As the trees thinned out again you could see the other road and the wall of Binfield House. The old rotting wooden fence was gone, of course, and they’d put up a high brick wall with spikes on top, such as you’d expect to see round a loony-bin. I’d puzzled for some time about how to get into Binfield House until finally it had struck me that I’d only to tell them my wife was mad and I was looking for somewhere to put her. After that they’d be quite ready to show me round the grounds. In my new suit I probably looked prosperous enough to have a wife in a private asylum. It wasn’t till I was actually at the gate that it occurred to me to wonder whether the pool was still inside the grounds.

The old grounds of Binfield House had covered fifty acres, I suppose, and the grounds of the loony-bin weren’t likely to be more than five or ten. They wouldn’t want a great pool of water for the loonies to drown themselves in. The lodge, where old Hodges used to live, was the same as ever, but the yellow brick wall and the huge iron gates were new. From the glimpse I got through the gates I wouldn’t have known the place. Gravel walks, flower-beds, lawns, and a few aimless-looking types wandering about–loonies, I suppose. I strolled up the road to the right. The pool–the big pool, the one where I used to fish–was a couple of hundred yards behind the house. It might have been a hundred yards before I got to the corner of the wall. So the pool was outside the grounds. The trees seemed to have got much thinner. I could hear children’s voices. And Gosh! there was the pool.

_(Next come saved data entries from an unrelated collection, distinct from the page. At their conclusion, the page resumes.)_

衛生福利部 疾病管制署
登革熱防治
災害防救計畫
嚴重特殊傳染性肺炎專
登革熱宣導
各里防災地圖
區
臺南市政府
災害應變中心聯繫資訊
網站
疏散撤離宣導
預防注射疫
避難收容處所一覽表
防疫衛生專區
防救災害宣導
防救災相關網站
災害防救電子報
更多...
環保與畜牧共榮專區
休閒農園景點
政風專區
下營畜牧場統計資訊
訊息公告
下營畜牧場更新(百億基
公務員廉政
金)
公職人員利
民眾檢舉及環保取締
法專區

I stood for a moment, wondering what had happened to it. Then I saw what it was–all the trees were gone from round its edge. It looked all bare and different, in fact it looked extraordinarily like the Round Pond in Kensington Gardens. Kids were playing all round the edge, sailing boats and paddling, and a few rather older kids were rushing about in those little canoes which you work by turning a handle. Over to the left, where the old rotting boat-house used to stand among the reeds, there was a sort of pavilion and a sweet kiosk, and a huge white notice saying UPPER BINFIELD MODEL YACHT CLUB.

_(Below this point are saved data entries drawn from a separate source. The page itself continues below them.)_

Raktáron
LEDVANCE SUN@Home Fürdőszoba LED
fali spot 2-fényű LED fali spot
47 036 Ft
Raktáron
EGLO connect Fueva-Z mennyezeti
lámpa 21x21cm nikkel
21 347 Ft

I looked over to the right. It was all houses, houses, houses. One might as well have been in the outer suburbs. All the woods that used to grow beyond the pool, and grew so thick that they were like a kind of tropical jungle, had been shaved flat. Only a few clumps of trees still standing round the houses. There were arty-looking houses, another of those sham–Tudor colonies like the one I’d seen the first day at the top of Chamford Hill, only more so. What a fool I’d been to imagine that these woods were still the same! I saw how it was. There was just the one tiny bit of copse, half a dozen acres perhaps, that hadn’t been cut down, and it was pure chance that I’d walked through it on my way here. Upper Binfield, which had been merely a name in the old days, had grown into a decent-sized town. In fact it was merely an outlying chunk of Lower Binfield.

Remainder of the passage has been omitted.